Mitral Valve Disease (MVD) describes a variety of pathologies that result in regurgitation of blood during the systolic phase of the cardiac cycle. Decisions in valvular disease management rely heavily on non-invasive imaging. Transesophageal echocardiography (TEE) is widely recognized as the key evaluation technique where backflow of high velocity blood can be visualized under Doppler. In most cases, TEE imaging is adequate for identifying mitral valve pathology, though the modality is often limited from signal dropout, artifacts and a restricted field of view. Quantitative analysis is an integral part of the overall assessment of valve morphology and gives objective evidence for both classification and guiding intervention of regurgitation. In addition, patient-specific models derived from diagnostic TEE images allow clinicians to gain insight into uniquely intricate anatomy prior to surgery. However, the heavy reliance on TEE segmentation for diagnosis and modelling has necessitated an evaluation of the accuracy of the oft-used mitral valve imaging modality.

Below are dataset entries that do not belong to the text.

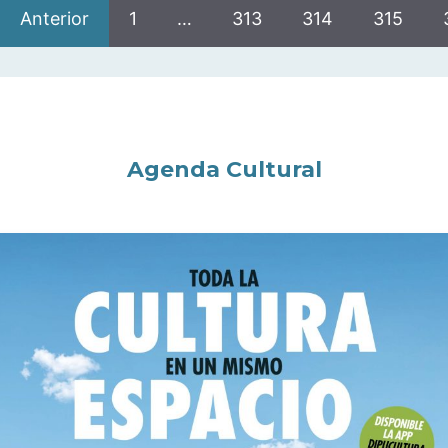
Anterior
1
…
313
314
315
Agenda Cultural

Dynamic cardiac 4D-Computed Tomography (4D-CT) is emerging as a valuable tool for diagnosis, quantification and assessment of cardiac diseases. This modality has the potential to provide a high quality rendering of the mitral valve and subvalvular apparatus, to provide a more complete picture of the underlying morphology. However, application of dynamic CT to mitral valve imaging is especially challenging due to the large and rapid motion of the valve leaflets. It is therefore necessary to investigate the accuracy and level of precision by which dynamic CT captures mitral valve motion throughout the cardiac cycle. To do this, we design and construct a silicone and bovine quasi-static mitral valve phantom which can simulate a range of ECG-gated heart rates and reproduce physiologic valve motion over the cardiac cycle. In this study, we discovered that the dynamic CT accurately captures the underlying valve movement, but with a higher prevalence of image artifacts as leaflet and chordae motion increases due to elevated heart rates.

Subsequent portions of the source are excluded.